Why the reluctance? Sixty-five percent say it’s because there’s simply not enough evidence (these are academics, after all—not exactly a “shoot first, question later” crowd). But a sizable minority cite another concern: single sanction.

The Honor Committee, a board of 23 students, enforces UVA’s honor code and defines an honor offense as “an intentional act of lying, cheating or stealing which warrants permanent dismissal from the University.” Expulsion is the only punishment—it doesn’t matter whether you turned in a Christopher Hitchens column as your own final politics paper or you let a friend sneak a peek at your weekly computer science problem set. If you did it on purpose, you’re supposed to get the boot.

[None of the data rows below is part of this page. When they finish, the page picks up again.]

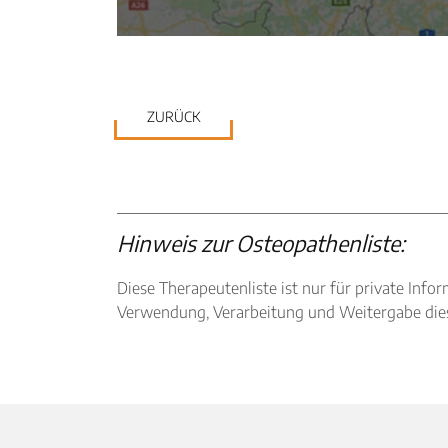
ZURÜCK
Hinweis zur Osteopathenliste:
Diese Therapeutenliste ist nur für private I
Verwendung, Verarbeitung und Weitergabe diese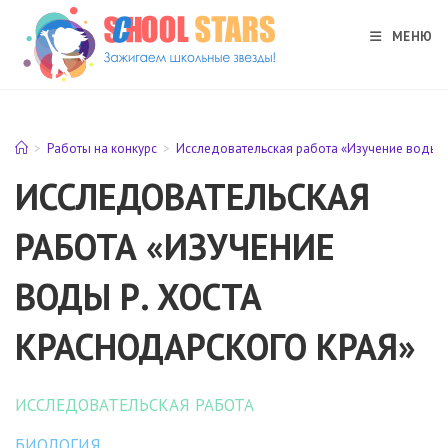
Перейти
к
МЕНЮ
содержимому
>
Работы на конкурс
>
Исследовательская работа «Изучение воды р
ИССЛЕДОВАТЕЛЬСКАЯ
РАБОТА «ИЗУЧЕНИЕ
ВОДЫ Р. ХОСТА
КРАСНОДАРСКОГО КРАЯ»
ИССЛЕДОВАТЕЛЬСКАЯ РАБОТА
БИОЛОГИЯ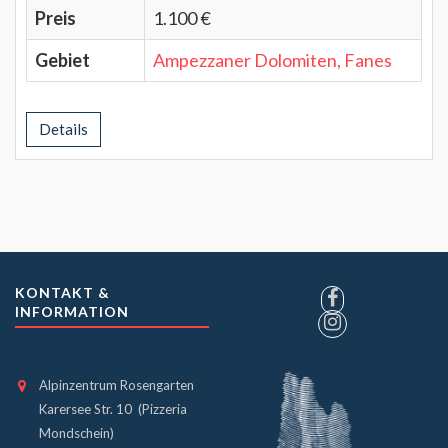
Preis
1.100 €
Gebiet
Ampezzaner Dolomiten, Fanes
Details
KONTAKT &
INFORMATION
Alpinzentrum Rosengarten
Karersee Str. 10 (Pizzeria
Mondschein)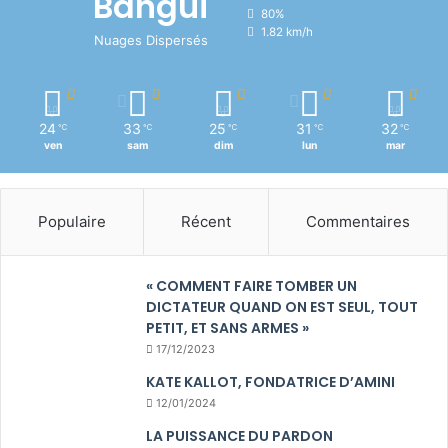
Bangui
80%
1.82 km/h
Nuages Dispersés
24
33
25
31
32
℃
℃
℃
℃
℃
ven
sam
dim
lun
mar
Populaire
Récent
Commentaires
« COMMENT FAIRE TOMBER UN
DICTATEUR QUAND ON EST SEUL, TOUT
PETIT, ET SANS ARMES »
17/12/2023
KATE KALLOT, FONDATRICE D’AMINI
12/01/2024
LA PUISSANCE DU PARDON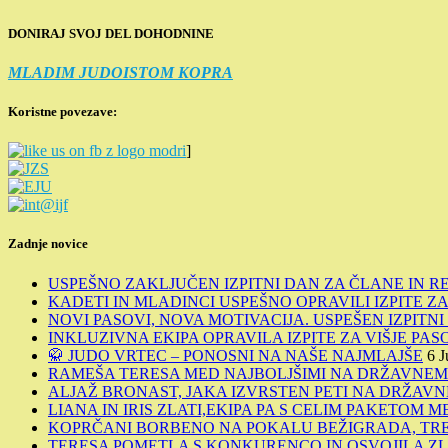
DONIRAJ SVOJ DEL DOHODNINE
MLADIM JUDOISTOM KOPRA
Koristne povezave:
]
Zadnje novice
USPEŠNO ZAKLJUČEN IZPITNI DAN ZA ČLANE IN R
KADETI IN MLADINCI USPEŠNO OPRAVILI IZPITE ZA 
NOVI PASOVI, NOVA MOTIVACIJA. USPEŠEN IZPITN
INKLUZIVNA EKIPA OPRAVILA IZPITE ZA VIŠJE PAS
🥋 JUDO VRTEC – PONOSNI NA NAŠE NAJMLAJŠE
6 J
RAMEŠA TERESA MED NAJBOLJŠIMI NA DRŽAVNE
ALJAŽ BRONAST, JAKA IZVRSTEN PETI NA DRŽA
LIANA IN IRIS ZLATI,EKIPA PA S CELIM PAKETOM 
KOPRČANI BORBENO NA POKALU BEŽIGRADA, TREI
TERESA POMETLA S KONKURENCO IN OSVOJILA Z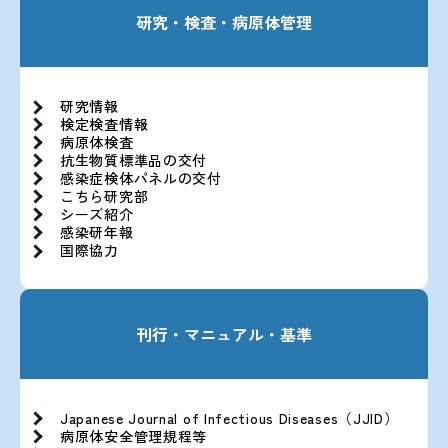
研究・検査・病原体管理
研究情報
検定検査情報
病原体検査
抗生物質標準品の交付
感染症検体パネルの交付
こちら研究部
シーズ紹介
感染研年報
国際協力
刊行・マニュアル・基準
Japanese Journal of Infectious Diseases（JJID）
病原体安全管理規程等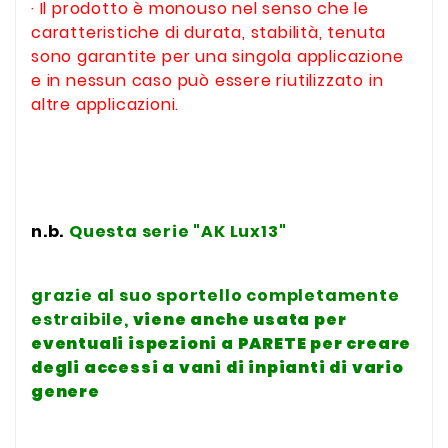
· Il prodotto è monouso nel senso che le
caratteristiche di durata, stabilità, tenuta
sono garantite per una singola applicazione
e in nessun caso può essere riutilizzato in
altre applicazioni.
n.b.
Questa serie "AK Lux13"
grazie al suo sportello completamente
estraibile,
viene anche usata per
eventuali ispezioni a PARETE
per creare
degli accessi a vani di inpianti di vario
genere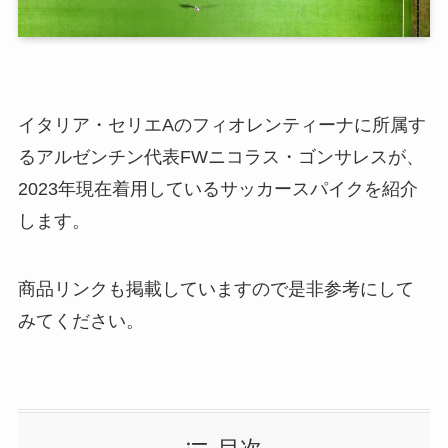
イタリア・セリエAのフィオレンティーナに所属す
るアルゼンチン代表FWニコラス・ゴンサレスが、
2023年現在着用しているサッカースパイクを紹介
します。
商品リンクも掲載していますので是非参考にして
みてください。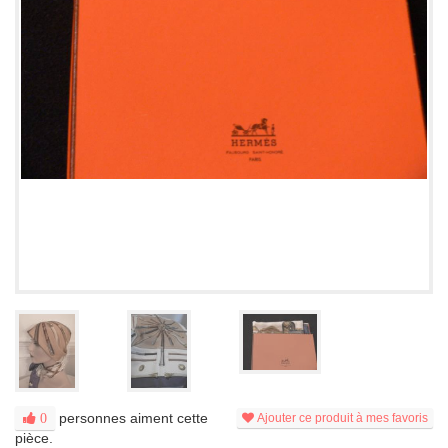
personnes aiment cette
0
Ajouter ce produit à mes favoris
pièce.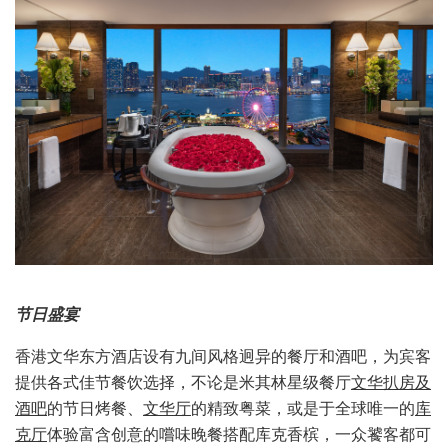
节日盛宴
香港文华东方酒店设有九间风格迥异的餐厅和酒吧，为宾客
提供各式佳节餐饮选择，不论是米其林星级餐厅
文华扒房及
酒吧
的节日烤餐、
文华厅
的精致粤菜，或是于全球唯一的
库
克厅
体验富含创意的嚐味晚餐搭配库克香槟，一众饕客都可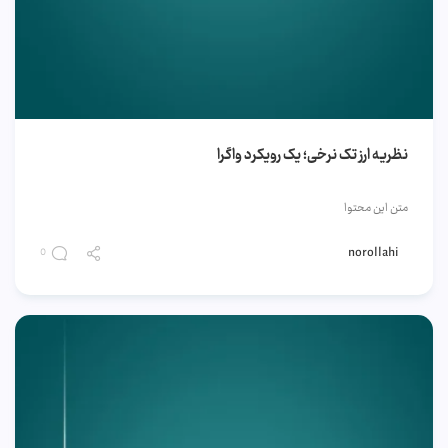
نظریه ارز تک نرخی؛ یک رویکرد واگرا
متن این محتوا
norollahi
0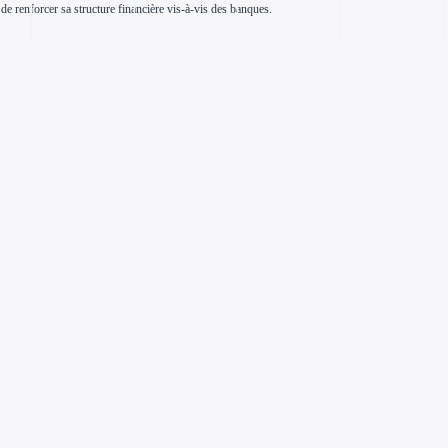
e renforcer sa structure financière vis-à-vis des banques.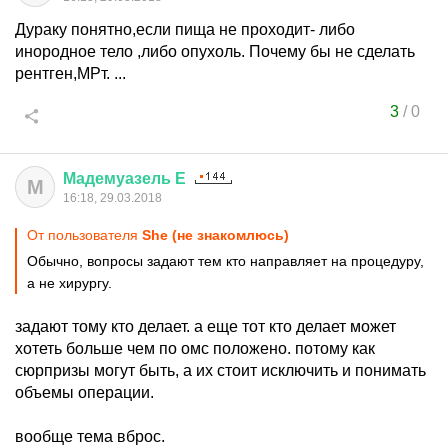
Дураку понятно,если пища не проходит- либо
инородное тело ,либо опухоль. Почему бы не сделать
рентген,МРт. ...
3
/
0
Мадемуазель
Е
М
16:18, 29.03.2018
От пользователя
She (не знакомлюсь)
Обычно, вопросы задают тем кто направляет на процедуру,
а не хирургу.
задают тому кто делает. а еще тот кто делает может
хотеть больше чем по омс положено. потому как
сюрпризы могут быть, а их стоит исключить и понимать
объемы операции.
вообще тема вброс.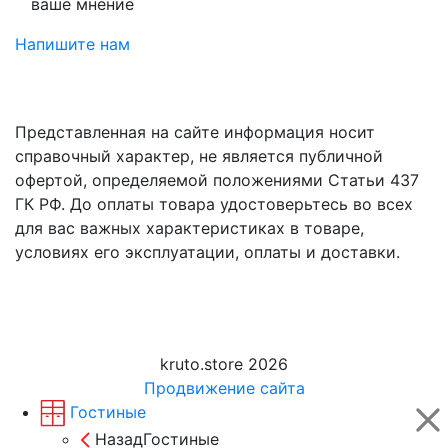
ваше мнение
Напишите нам
Представленная на сайте информация носит
справочный характер, не является публичной
офертой, определяемой положениями Статьи 437
ГК РФ. До оплаты товара удостоверьтесь во всех
для вас важных характеристиках в товаре,
условиях его эксплуатации, оплаты и доставки.
kruto.store 2026
Продвижение сайта
Гостиные
Назад
Гостиные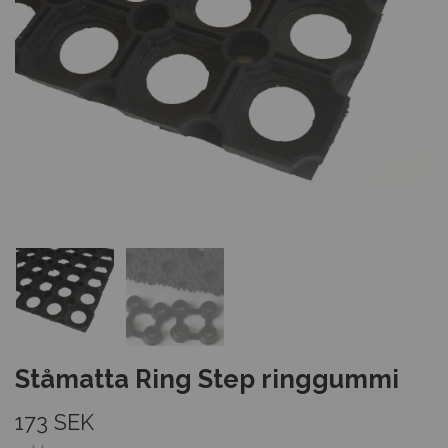
Ståmatta Ring Step ringgummi
173 SEK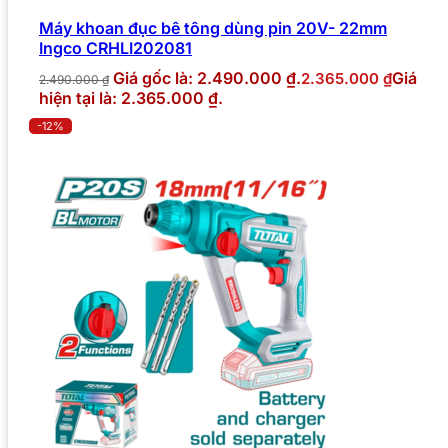
Máy khoan đục bê tông dùng pin 20V- 22mm
Ingco CRHLI202081
Giá gốc là: 2.490.000 ₫.
Giá
2.365.000
₫
2.490.000
₫
hiện tại là: 2.365.000 ₫.
-12%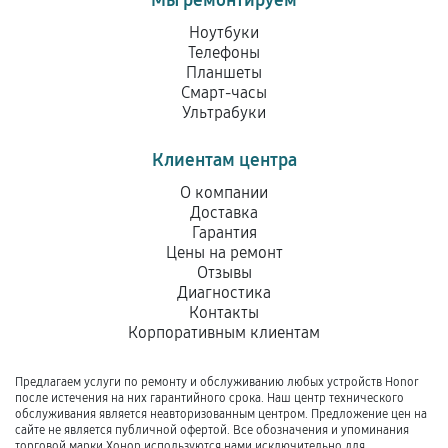
Мы ремонтируем
Ноутбуки
Телефоны
Планшеты
Смарт-часы
Ультрабуки
Клиентам центра
О компании
Доставка
Гарантия
Цены на ремонт
Отзывы
Диагностика
Контакты
Корпоративным клиентам
Предлагаем услуги по ремонту и обслуживанию любых устройств Honor
после истечения на них гарантийного срока. Наш центр технического
обслуживания является неавторизованным центром. Предложение цен на
сайте не является публичной офертой. Все обозначения и упоминания
торговой марки Хонор используются нами исключительно для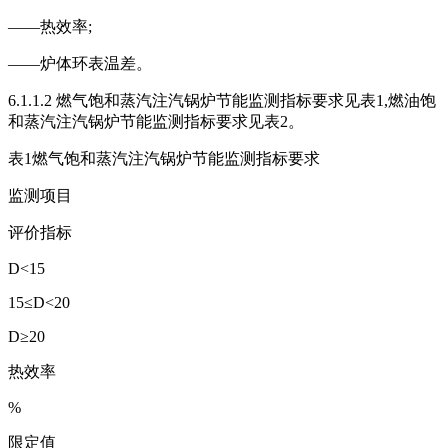
——热效率;
——炉体环表温差。
6.1.1.2 燃气饱和蒸汽注汽锅炉节能监测指标要求见表1,燃油饱
和蒸汽注汽锅炉节能监测指标要求见表2。
表1燃气饱和蒸汽注汽锅炉节能监测指标要求
监测项目
评价指标
D<15
15≤D<20
D≥20
热效率
%
限定值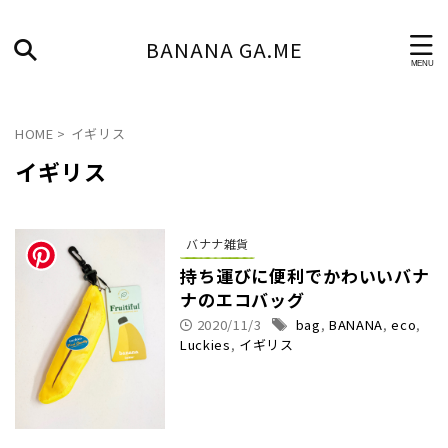
BANANA GA.ME
HOME
>
イギリス
イギリス
バナナ雑貨
持ち運びに便利でかわいいバナ
ナのエコバッグ
2020/11/3
bag
,
BANANA
,
eco
,
Luckies
,
イギリス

Advocates for this “single sanction” say that honesty is too important a foundation to compromise in any measure and that lowering the standard suggests that the University tolerates dishonesty. But 31 percent of faculty and TAs say they didn’t report infractions because “single sanction was too strong a punishment for the level of the infraction” and 21 percent say they “did not want to be responsible for having a student dismissed from the University.” By far the most frequently cited way of improving the system: Change single sanction and create alternate punishments.

Honor Committee Chair Alison Tramba says that the single sanction “is certainly a topic for debate” and the question of whether to change single sanction will be on the student body ballot in the spring. The Honor Committee will release a formal response to the faculty survey results in January. See the survey results at www.virginia.edu/surveys/honor.